Second secret weapon is Marks from Aotearoa, who’s been putting down roots in Mexico City since 2008 (and has grown into a deadly plant emitting vapours that destroy all normals within 50 feet radius); his chosen weapon is his trusty “latarra”, a home-made guitar which he built from an old first-aid box (how??!). He, I guess, is responsible in this foursome for smashing the air with his noise-rock inflected swipes and violent stabs. Thoroughly approve we do. As for vocalist Marco Albert, we were knocked sideways by his bizarre Mutations record for this label in 2020, but here he seems intent on going even further if anything, and runs a gamut of styles and extreme vocal approaches, more like a crazed actor rehearsing movie-monster roles than a conventional musician. Bashing metal and skins Barrios is not merely a sideman or rhythm section, but an integral part of the semi-ugly sound as he scrapes and skitters, and a big part of propelling the inchoate energy-push that these four achieve as surely as a giant ogre stomping across waste-ground in pursuit of his quarry.

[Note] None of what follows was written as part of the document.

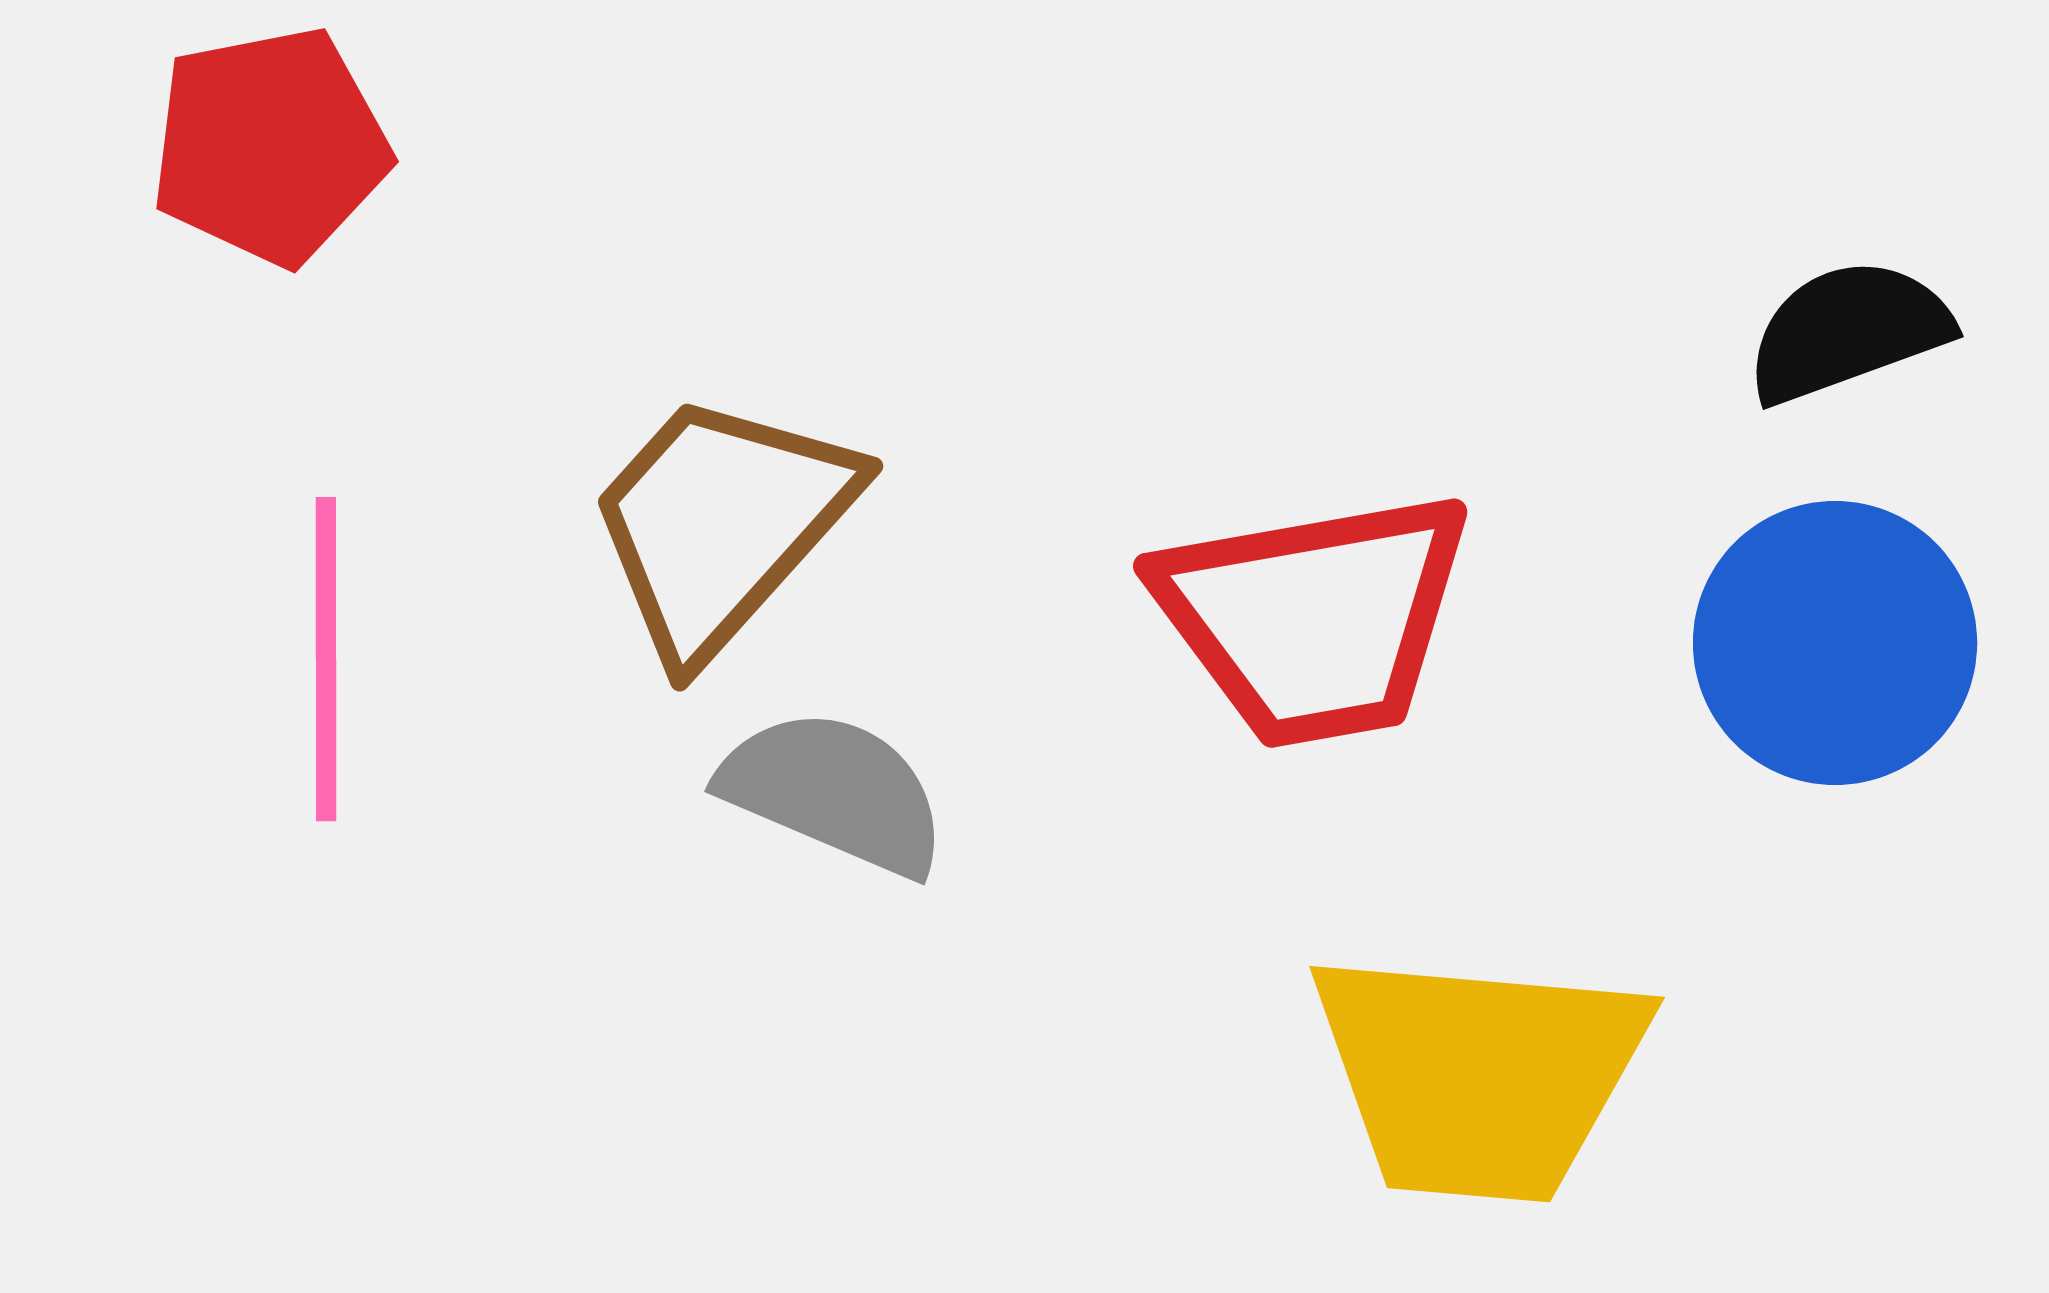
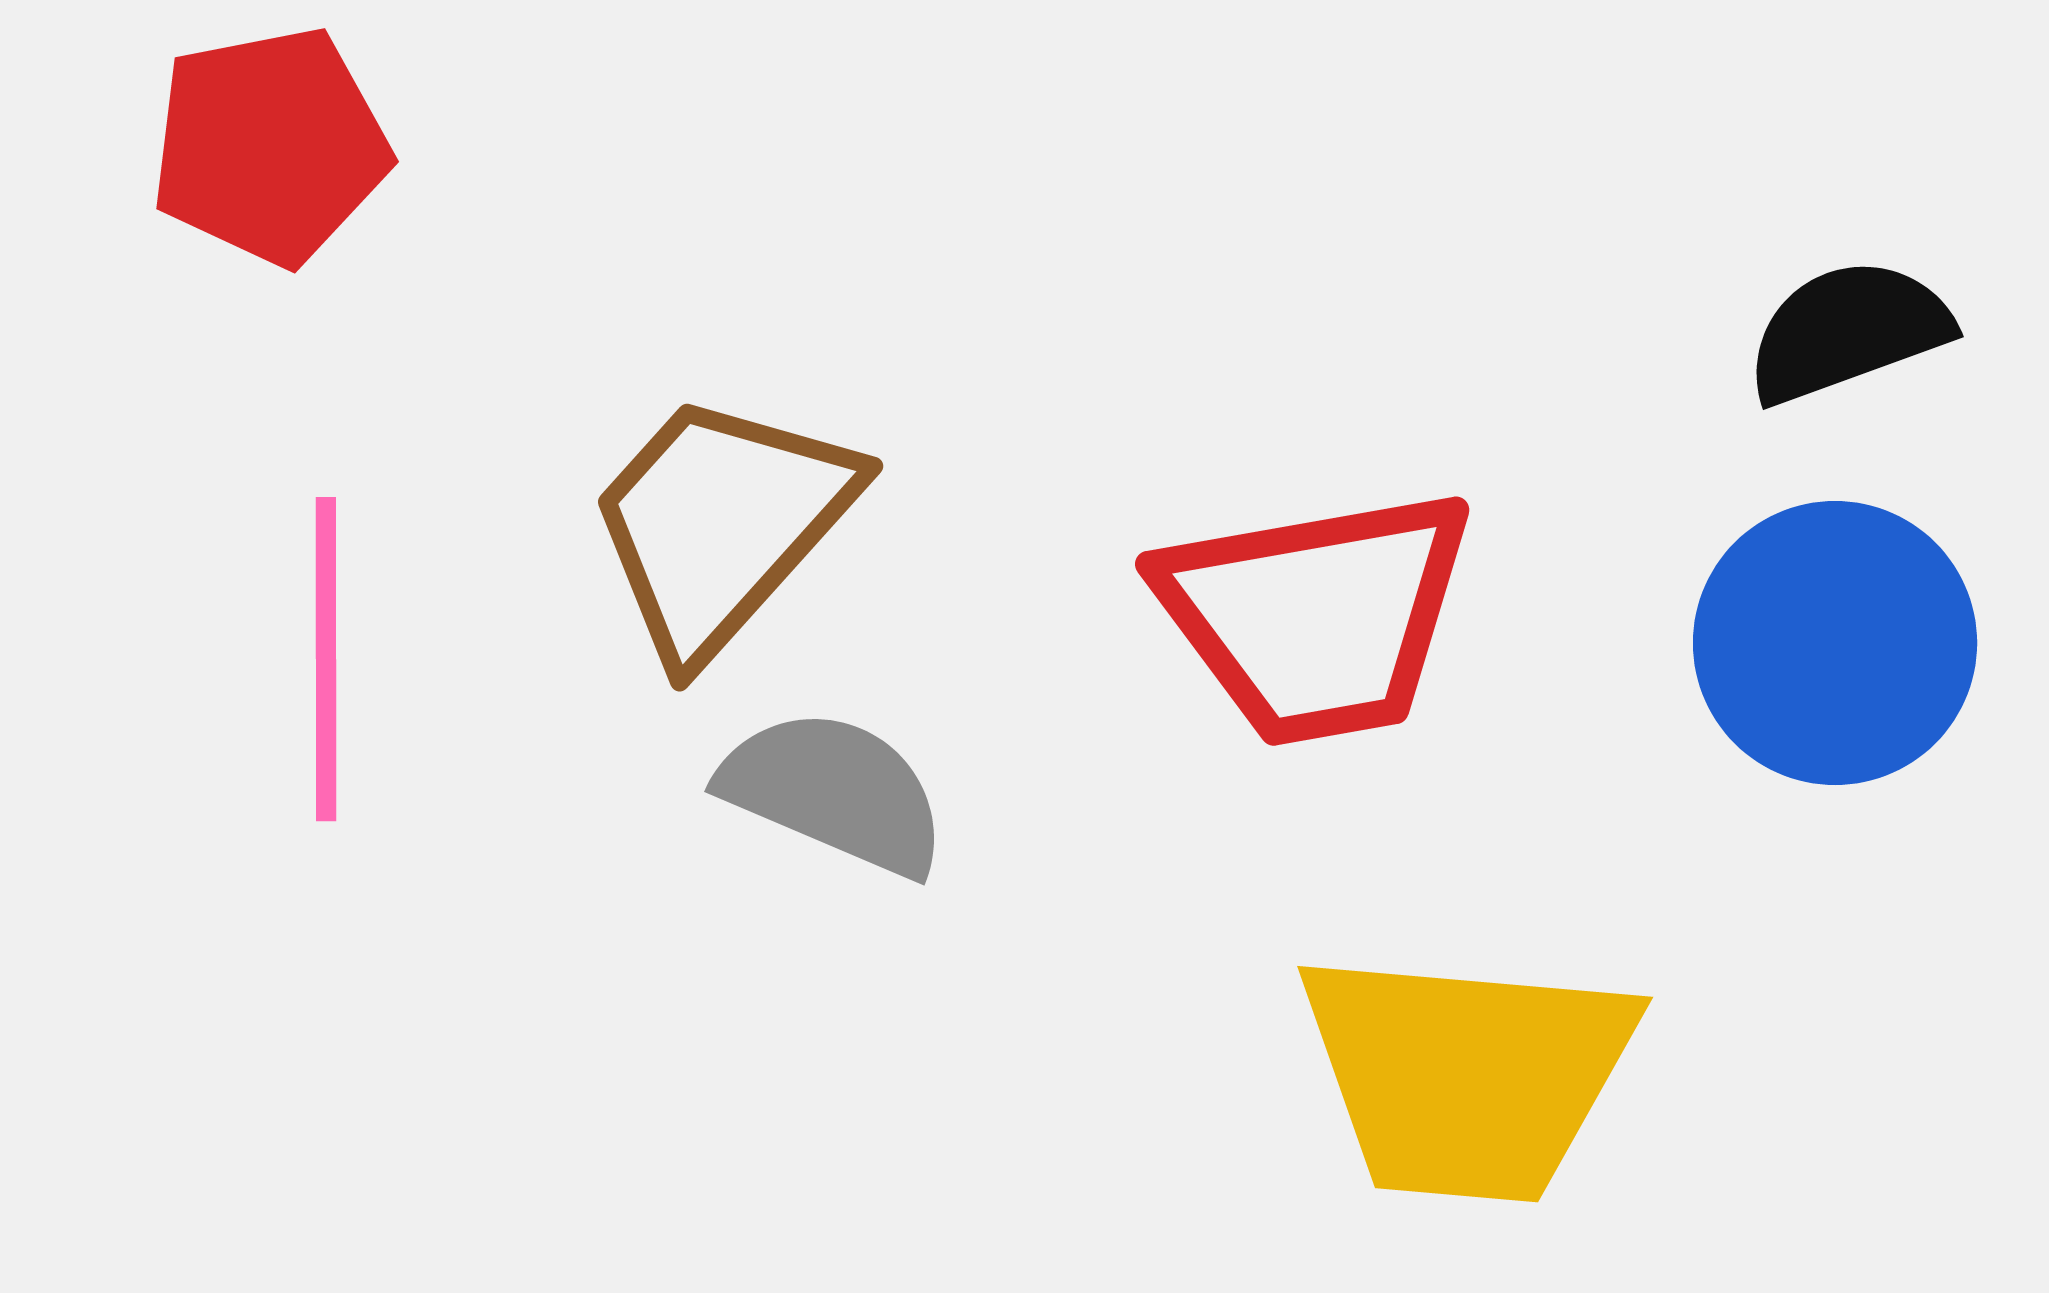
red trapezoid: moved 2 px right, 2 px up
yellow trapezoid: moved 12 px left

Lest I seem to keen to characterise these four geniuses as primitive, untutored “wild men” of improv, you need only peruse their respective histories to learn they have performed with many great musicians and bands across the world, and are clearly respected in this and many other genres. The cover art may look plain and unprepossessing, but this is a truly demented, overheated item of absurdist, abrasive joy. From 13th December 2021.